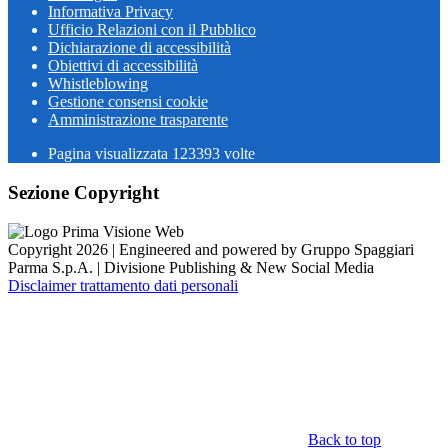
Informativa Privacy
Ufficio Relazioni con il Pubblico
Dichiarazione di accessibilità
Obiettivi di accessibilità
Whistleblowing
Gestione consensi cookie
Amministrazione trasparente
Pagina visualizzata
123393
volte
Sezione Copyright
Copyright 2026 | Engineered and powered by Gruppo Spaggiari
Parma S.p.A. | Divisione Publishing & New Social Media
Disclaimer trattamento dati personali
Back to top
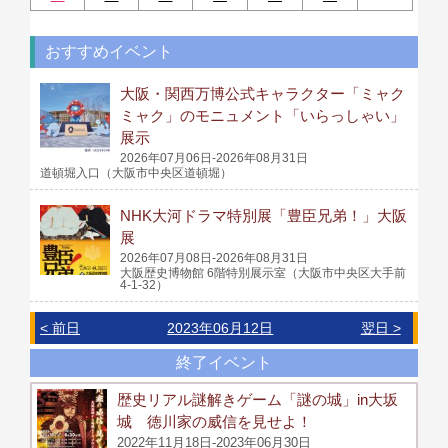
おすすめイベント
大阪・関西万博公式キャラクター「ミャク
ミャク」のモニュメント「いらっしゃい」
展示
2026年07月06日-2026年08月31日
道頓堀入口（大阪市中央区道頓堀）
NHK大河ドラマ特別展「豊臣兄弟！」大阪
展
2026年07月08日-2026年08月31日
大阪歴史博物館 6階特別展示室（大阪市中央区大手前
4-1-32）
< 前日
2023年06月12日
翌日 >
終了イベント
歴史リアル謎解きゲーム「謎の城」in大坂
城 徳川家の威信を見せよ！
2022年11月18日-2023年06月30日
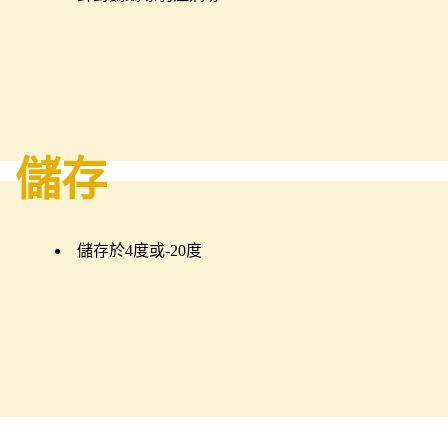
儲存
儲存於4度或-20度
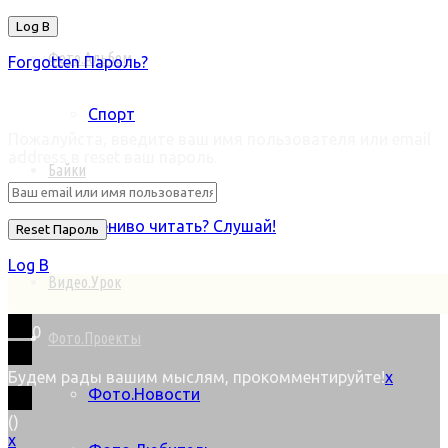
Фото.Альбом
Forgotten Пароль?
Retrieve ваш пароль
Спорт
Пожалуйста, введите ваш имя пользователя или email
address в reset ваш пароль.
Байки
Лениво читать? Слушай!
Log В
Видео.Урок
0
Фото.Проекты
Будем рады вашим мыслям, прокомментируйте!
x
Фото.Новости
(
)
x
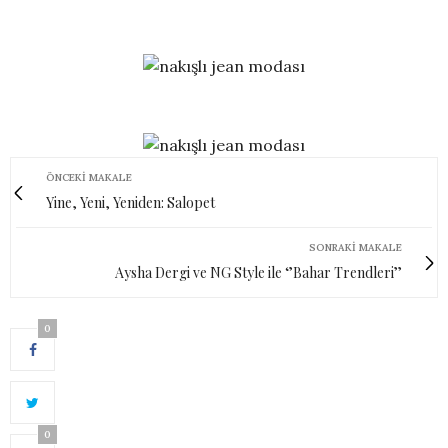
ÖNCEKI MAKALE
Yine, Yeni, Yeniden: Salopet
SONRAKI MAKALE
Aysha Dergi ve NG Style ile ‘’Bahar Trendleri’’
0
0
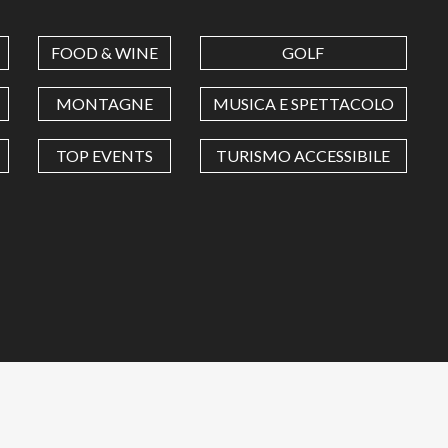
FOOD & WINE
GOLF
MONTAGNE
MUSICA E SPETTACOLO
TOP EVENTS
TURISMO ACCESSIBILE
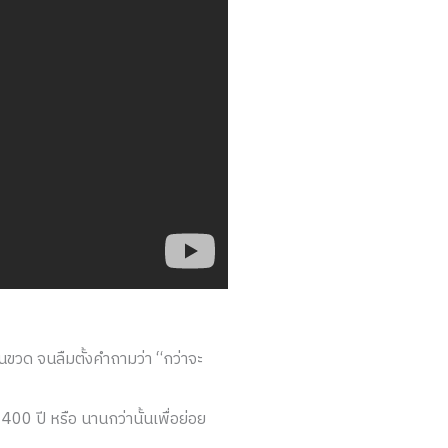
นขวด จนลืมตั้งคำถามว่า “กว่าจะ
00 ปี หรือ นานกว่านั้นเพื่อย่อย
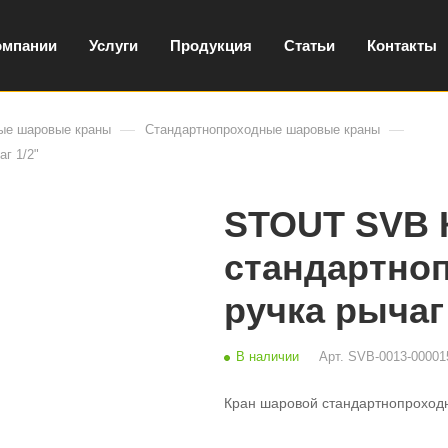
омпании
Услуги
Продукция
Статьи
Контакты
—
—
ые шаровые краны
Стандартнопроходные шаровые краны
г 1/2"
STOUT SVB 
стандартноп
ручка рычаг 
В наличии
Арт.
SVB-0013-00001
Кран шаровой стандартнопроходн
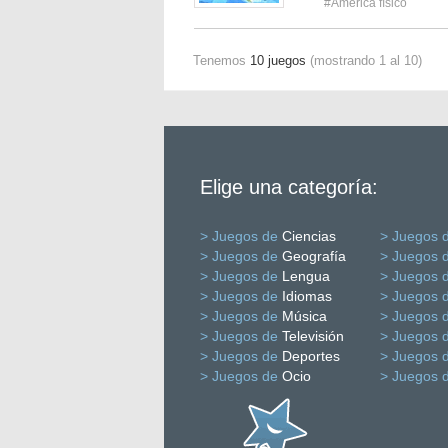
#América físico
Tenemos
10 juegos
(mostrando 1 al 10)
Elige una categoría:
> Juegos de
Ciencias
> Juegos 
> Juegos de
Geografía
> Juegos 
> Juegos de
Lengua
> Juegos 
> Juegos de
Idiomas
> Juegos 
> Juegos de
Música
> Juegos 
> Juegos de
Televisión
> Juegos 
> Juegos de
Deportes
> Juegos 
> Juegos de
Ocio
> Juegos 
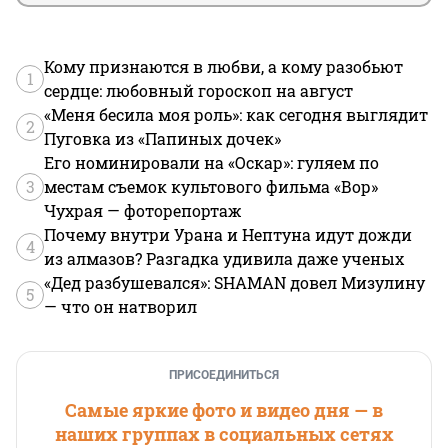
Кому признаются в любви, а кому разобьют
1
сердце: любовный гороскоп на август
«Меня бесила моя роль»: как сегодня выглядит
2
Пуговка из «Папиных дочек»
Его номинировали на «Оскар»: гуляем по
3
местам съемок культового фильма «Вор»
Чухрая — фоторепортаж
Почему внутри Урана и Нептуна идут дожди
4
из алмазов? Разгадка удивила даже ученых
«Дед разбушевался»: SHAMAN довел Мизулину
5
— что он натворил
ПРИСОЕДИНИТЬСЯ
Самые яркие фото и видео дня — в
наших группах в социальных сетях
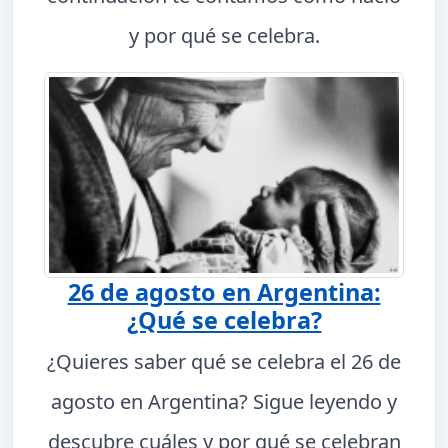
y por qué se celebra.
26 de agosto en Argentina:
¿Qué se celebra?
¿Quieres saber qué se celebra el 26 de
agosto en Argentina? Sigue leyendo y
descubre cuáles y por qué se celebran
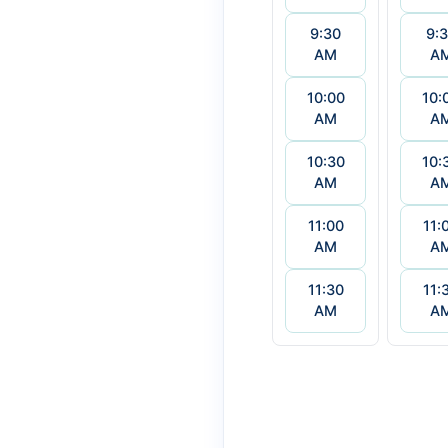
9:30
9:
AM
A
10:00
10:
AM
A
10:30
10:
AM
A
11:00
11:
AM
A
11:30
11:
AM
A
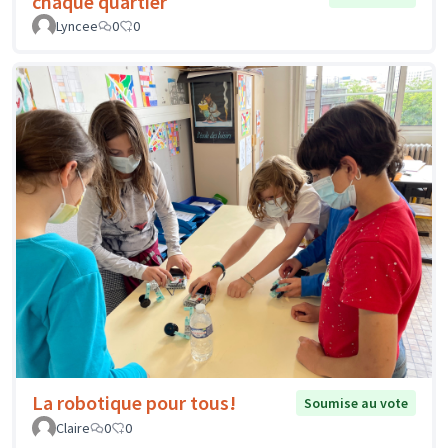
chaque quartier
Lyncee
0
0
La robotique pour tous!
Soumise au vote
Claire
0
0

◆ **YOUR TASK**: Each line from the one bearing "TURISMO ACCESSIBILE" through the final line of the records is to be copied exactly, and no pictures are to be included.

◆ **SOLUTION**:
TURISMO ACCESSIBILE
นขวด จนลืมตั้งคำถามว่า “กว่าจะ
00 ปี หรือ นานกว่านั้นเพื่อย่อย
омпании
Услуги
Продукция
Статьи
Контакты
—
—
ые шаровые краны
Стандартнопроходные шаровые краны
г 1/2"
STOUT SVB 
стандартноп
ручка рычаг 
В наличии
Арт.
SVB-0013-00001
Кран шаровой стандартнопроходн
#América físico
Tenemos
10 juegos
(mostrando 1 al 10)
Elige una categoría:
> Juegos de
Ciencias
> Juegos 
> Juegos de
Geografía
> Juegos 
> Juegos de
Lengua
> Juegos 
> Juegos de
Idiomas
> Juegos 
> Juegos de
Música
> Juegos 
> Juegos de
Televisión
> Juegos 
> Juegos de
Deportes
> Juegos 
> Juegos de
Ocio
> Juegos 
Кому признаются в любви, а кому разобьют
1
сердце: любовный гороскоп на август
«Меня бесила моя роль»: как сегодня выглядит
2
Пуговка из «Папиных дочек»
Его номинировали на «Оскар»: гуляем по
3
местам съемок культового фильма «Вор»
Чухрая — фоторепортаж
Почему внутри Урана и Нептуна идут дожди
4
из алмазов? Разгадка удивила даже ученых
«Дед разбушевался»: SHAMAN довел Мизулину
5
— что он натворил
ПРИСОЕДИНИТЬСЯ
Самые яркие фото и видео дня — в
наших группах в социальных сетях
y por qué se celebra.
26 de agosto en Argentina:
¿Qué se celebra?
¿Quieres saber qué se celebra el 26 de
agosto en Argentina? Sigue leyendo y
descubre cuáles y por qué se celebran
9:30
9:
AM
A
10:00
10:
AM
A
10:30
10:
AM
A
11:00
11:
AM
A
11:30
11:
AM
A
chaque quartier
Lyncee
0
0
La robotique pour tous!
Soumise au vote
Claire
0
0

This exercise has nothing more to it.